The greater its height grows, the more the danger of a landslide looms, a tin can, an old tire, an unraveled wine flask, if it rolls toward Leonia, is enough to bring with it an avalanche of unmated shoes, calendars of bygone years, withered flowers, submerging the city in its own past, which it had tried in vain to reject, mingling with the past of the neighbouring cities, finally clean. A cataclysm will flatten the sordid mountain range, cancelling every trace of the metropolis always dressed in new clothes. In the nearby cities they are all ready, waiting with bulldozers to flatten the terrain, to push into the new territory, expand, and drive the new street cleaners further out.

About the film

This short film by Dark ‘n’ Light was visualised by the very talented Gaurav Ogale—artist, diarist, and visual chronicler, with voice-overs by Jisha Menon, Professor of Theatre and Performance Studies, Stanford University. Leonia was conceived after we interviewed Prof. Menon about her book Brutal Beauty: Aesthetics and Aspiration in Urban India for our podcast, The Subverse, in 2021. In her book, amongst other things, she explores artistic engagements with obsolescence and waste.

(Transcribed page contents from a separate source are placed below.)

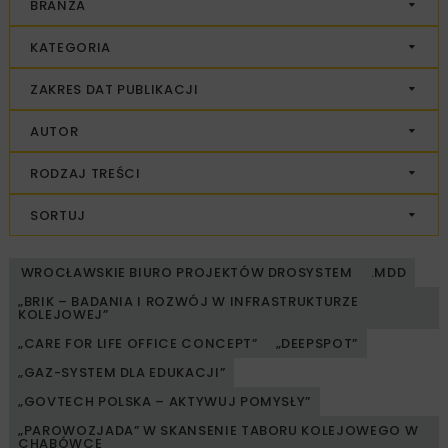
BRANŻA
KATEGORIA
ZAKRES DAT PUBLIKACJI
AUTOR
RODZAJ TREŚCI
SORTUJ
WROCŁAWSKIE BIURO PROJEKTÓW DROSYSTEM
.MDD
„BRIK – BADANIA I ROZWÓJ W INFRASTRUKTURZE
KOLEJOWEJ”
„CARE FOR LIFE OFFICE CONCEPT”
„DEEPSPOT”
„GAZ-SYSTEM DLA EDUKACJI”
„GOVTECH POLSKA – AKTYWUJ POMYSŁY”
„PAROWOZJADA” W SKANSENIE TABORU KOLEJOWEGO W
CHABÓWCE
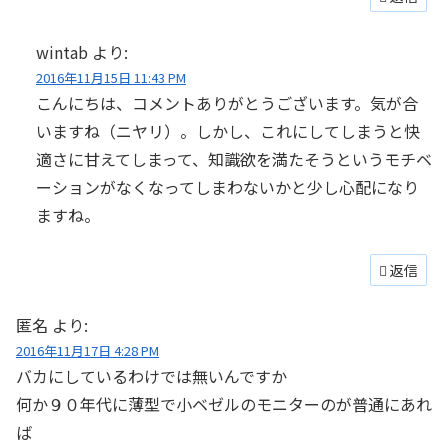
wintab
より:
2016年11月15日 11:43 PM
こんにちは、コメントありがとうございます。気が合
いますね（ニヤリ）。しかし、これにしてしまうと快
適さに甘えてしまって、知識欲を満たそうというモチベ
ーションがなくなってしまわないかと少し心配になり
ますね。
返信
匿名
より:
2016年11月17日 4:28 PM
バカにしているわけでは無いんですか
何か９０年代に薄型で小ベゼルのモニターのが普通にあれ
ば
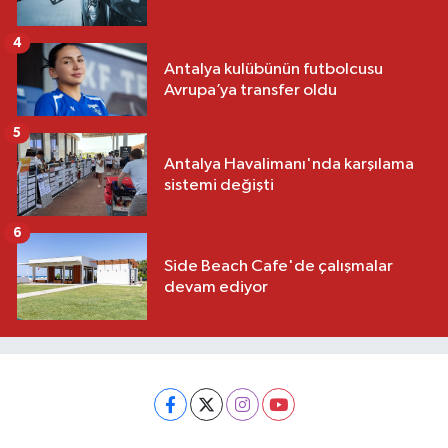
4
Antalya kulübünün futbolcusu
Avrupa’ya transfer oldu
5
Antalya Havalimanı'nda karşılama
sistemi değişti
6
Side Beach Cafe'de çalışmalar
devam ediyor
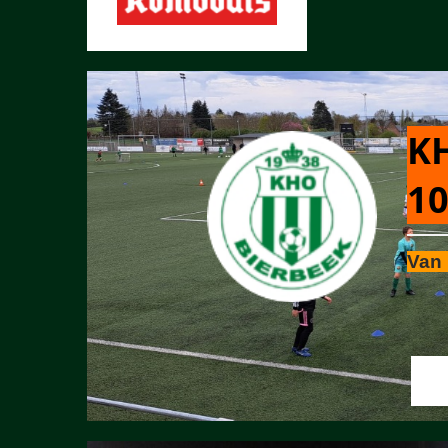
KH
10
Van 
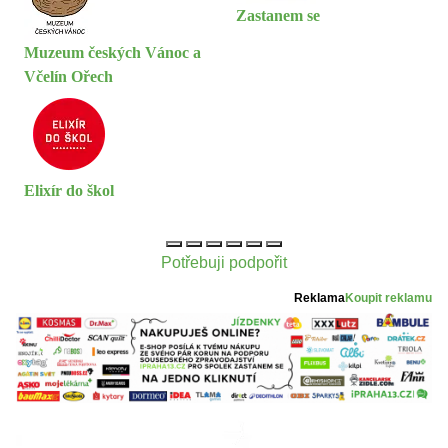
Zastanem se
Muzeum českých Vánoc a
Včelín Ořech
Elixír do škol
Potřebuji podpořit
Reklama
Koupit reklamu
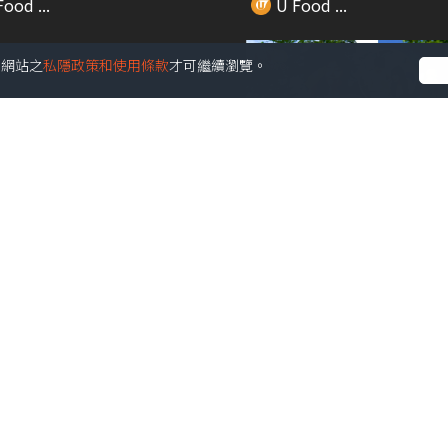
ood ...
U Food ...
受本網站之
私隱政策和使用條款
才可繼續瀏覽。
00:23
人氣蛋撻店 登陸中環！ 神
突擊夏日試飲！道地新品「
皮 + ...
檬綠茶」
ood ...
U Food ...
00:30
B精品新登場！易賞錢全新
7-11 x New Balance 全新Mi.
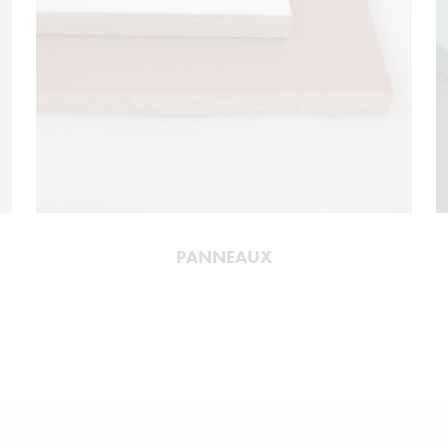
PANNEAUX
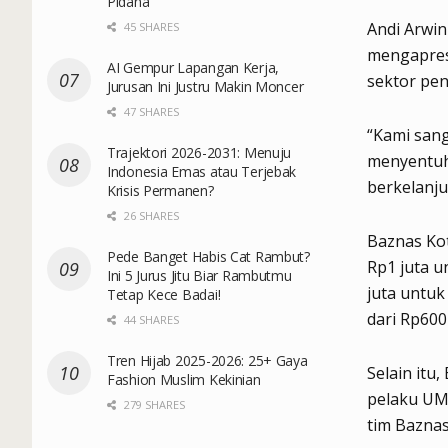
Pidana
Andi Arwi
45 SHARES
mengapres
AI Gempur Lapangan Kerja,
sektor pen
Jurusan Ini Justru Makin Moncer
47 SHARES
“Kami san
Trajektori 2026-2031: Menuju
menyentuh 
Indonesia Emas atau Terjebak
berkelanju
Krisis Permanen?
26 SHARES
Baznas Ko
Pede Banget Habis Cat Rambut?
Rp1 juta u
Ini 5 Jurus Jitu Biar Rambutmu
juta untuk
Tetap Kece Badai!
dari Rp600
44 SHARES
Tren Hijab 2025-2026: 25+ Gaya
Selain itu
Fashion Muslim Kekinian
pelaku UM
279 SHARES
tim Baznas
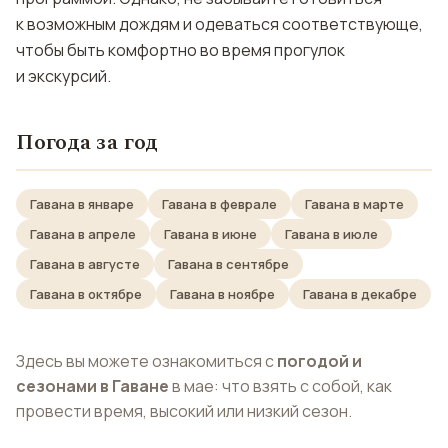
к возможным дождям и одеваться соответствующе,
чтобы быть комфортно во время прогулок
и экскурсий.
Погода за год
Гавана в январе
Гавана в феврале
Гавана в марте
Гавана в апреле
Гавана в июне
Гавана в июле
Гавана в августе
Гавана в сентябре
Гавана в октябре
Гавана в ноябре
Гавана в декабре
Здесь вы можете ознакомиться с
погодой и
сезонами в Гаване
в мае: что взять с собой, как
провести время, высокий или низкий сезон.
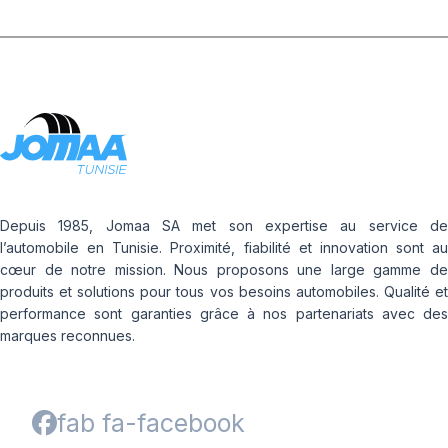
Depuis 1985, Jomaa SA met son expertise au service de
l’automobile en Tunisie. Proximité, fiabilité et innovation sont au
cœur de notre mission. Nous proposons une large gamme de
produits et solutions pour tous vos besoins automobiles. Qualité et
performance sont garanties grâce à nos partenariats avec des
marques reconnues.
fab fa-facebook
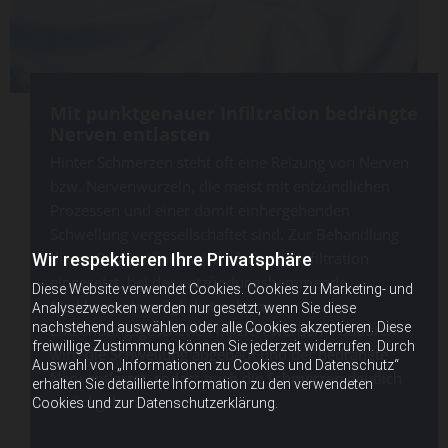
Mit punktgenauer Infiltration bedrängte
Nerven entlasten
Hinter Schmerzen steht oft eine Reizung von Nerven
bzw. Nervenwurzeln, die meist mit entzündlichen
Prozessen und einer damit einhergehenden
Schwellung vergesellschaftet sind. Zur Behandlung
dieser Reizzustände wird häufig die Infiltration
Wir respektieren Ihre Privatsphäre
eingesetzt, bei der entzündungshemmende
Diese Website verwendet Cookies. Cookies zu Marketing- und
Medikamente möglichst nahe am
Analysezwecken werden nur gesetzt, wenn Sie diese
nachstehend auswählen oder alle Cookies akzeptieren. Diese
Entzündungsgeschehen injiziert werden – dadurch
freiwillige Zustimmung können Sie jederzeit widerrufen. Durch
wird die Schwellung abgebaut und der bedrängte
Auswahl von „Informationen zu Cookies und Datenschutz“
Nerv entlastet, sodass auch die Schmerzen deutlich
erhalten Sie detaillierte Information zu den verwendeten
zurückgehen.
Cookies und zur Datenschutzerklärung.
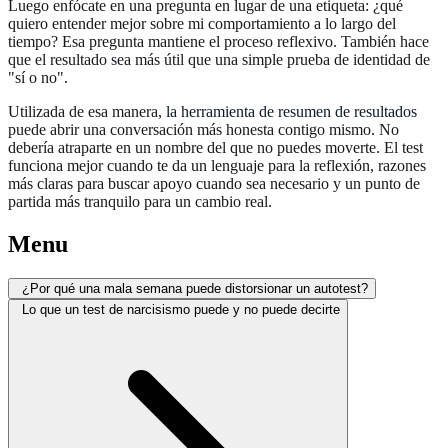
Luego enfócate en una pregunta en lugar de una etiqueta: ¿qué
quiero entender mejor sobre mi comportamiento a lo largo del
tiempo? Esa pregunta mantiene el proceso reflexivo. También hace
que el resultado sea más útil que una simple prueba de identidad de
"sí o no".
Utilizada de esa manera,
la herramienta de resumen de resultados
puede abrir una conversación más honesta contigo mismo. No
debería atraparte en un nombre del que no puedes moverte. El test
funciona mejor cuando te da un lenguaje para la reflexión, razones
más claras para buscar apoyo cuando sea necesario y un punto de
partida más tranquilo para un cambio real.
Menu
¿Por qué una mala semana puede distorsionar un autotest?
Lo que un test de narcisismo puede y no puede decirte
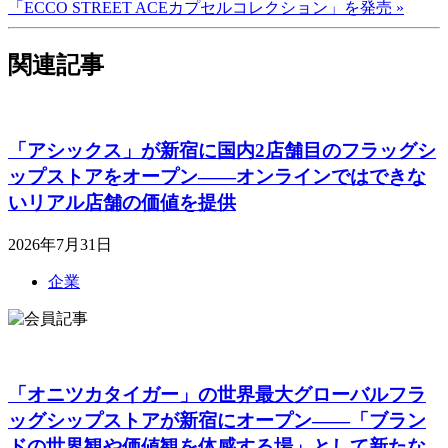
「ECCO STREET ACEカプセルコレクション」を発売 »
関連記事
「アシックス」が新宿に国内2店舗目のフラッグシ
ップストアをオープン――オンラインではできな
いリアル店舗の価値を提供
2026年7月31日
企業
「オニツカタイガー」の世界最大グローバルフラ
ッグシップストアが新宿にオープン――「ブラン
ドの世界観や価値観を体感する場」として新たな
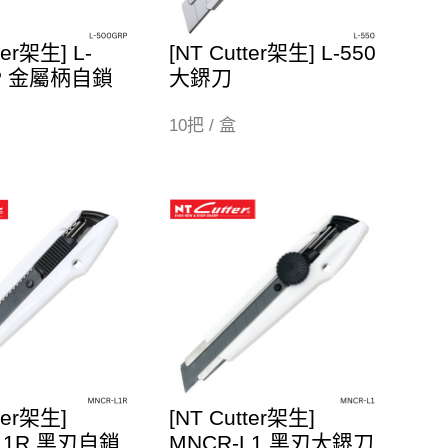
ter架生] L-
[NT Cutter架生] L-550
RP 金屬柄自鎖
大鎅刀
10把 / 盒
ter架生]
[NT Cutter架生]
L1R 黑刃自鎖
MNCR-L1 黑刃大鎅刀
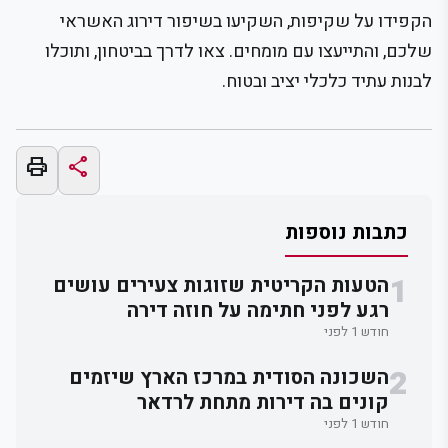
הקפידו על שקיפות, השקיעו בשיפור דירוג האשראי
שלכם, והתייעצו עם מומחים. צאו לדרך בביטחון, ותוכלו
לבנות עתיד כלכלי יציב ובטוח.
print
share
כתבות נוספות
1
הטעות הקריטית שזוגות צעירים עושים
רגע לפני חתימה על חוזה דירה
חודש 1 לפני
2
השכונה הסודית במרכז הארץ שיזמים
קונים בה דירות מתחת לרדאר
חודש 1 לפני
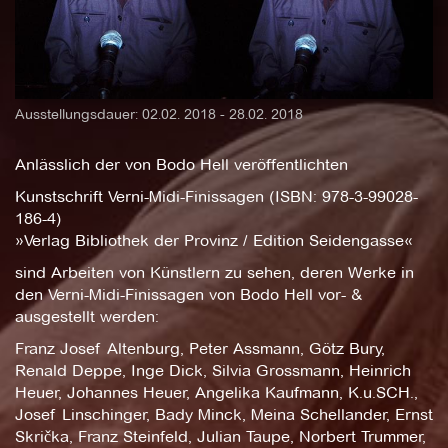
Ausstellungsdauer: 02.02. 2018 - 28.02. 2018
Anlässlich der von Bodo Hell veröffentlichten
Kunstschrift Verni-Midi-Finissagen (ISBN: 978-3-99028-
186-4)
»Verlag Bibliothek der Provinz / Edition Seidengasse«
sind Arbeiten von Künstlern zu sehen, deren Werke in
den Verni-Midi-Finissagen von Bodo Hell vor- &
ausgestellt werden:
Franz Josef Altenburg, Peter Assmann, Götz Bury,
Renald Deppe, Inge Dick, Silvia Grossmann, Heinrich
Heuer, Johannes Heuer, Angelika Kaufmann, K.u.SCH.,
Josef Linschinger, Bady Minck, Meina Schellander, Ernst
Skrička, Franz Steinfeld, Julian Taupe, Norbert Trummer,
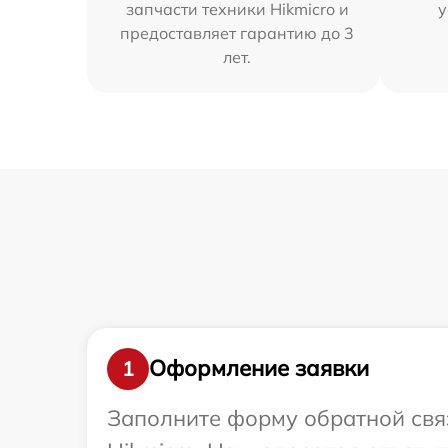
запчасти техники Hikmicro и
у
предоставляет гарантию до 3
лет.
Оформление заявки
1
Заполните форму обратной связ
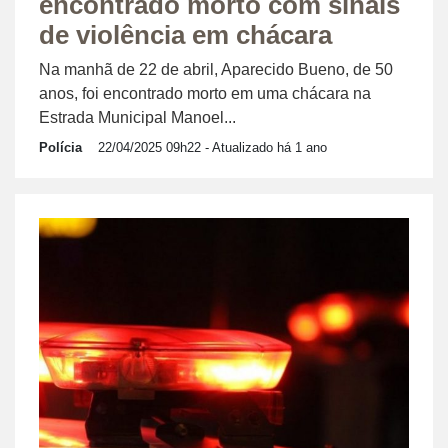
encontrado morto com sinais
de violência em chácara
Na manhã de 22 de abril, Aparecido Bueno, de 50
anos, foi encontrado morto em uma chácara na
Estrada Municipal Manoel...
Polícia
22/04/2025 09h22
- Atualizado há 1 ano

The interview made us recall Italo Calvino’s Invisible Cities, published in 1972, which features Leonia—a city of waste and expelling. Invisible Cities is a remarkable work of geometric and mathematical precision, a tale of 55 cities, with 11 classifications, conjured by Venetian Marco Polo, and recounted to Kublai Khan in a garden.

Fantastical, bizarre, and enticing, he draws us, and the Mongol emperor into a tessellation of cities suspended on spider webs, with subterranean twins, and even a city of sadness. A literary and combinatorial game and jigsaw puzzle, the book inspired us on our own quest through a maze of waste and pollution, street cleaners and waste pickers, and its real-world echoes.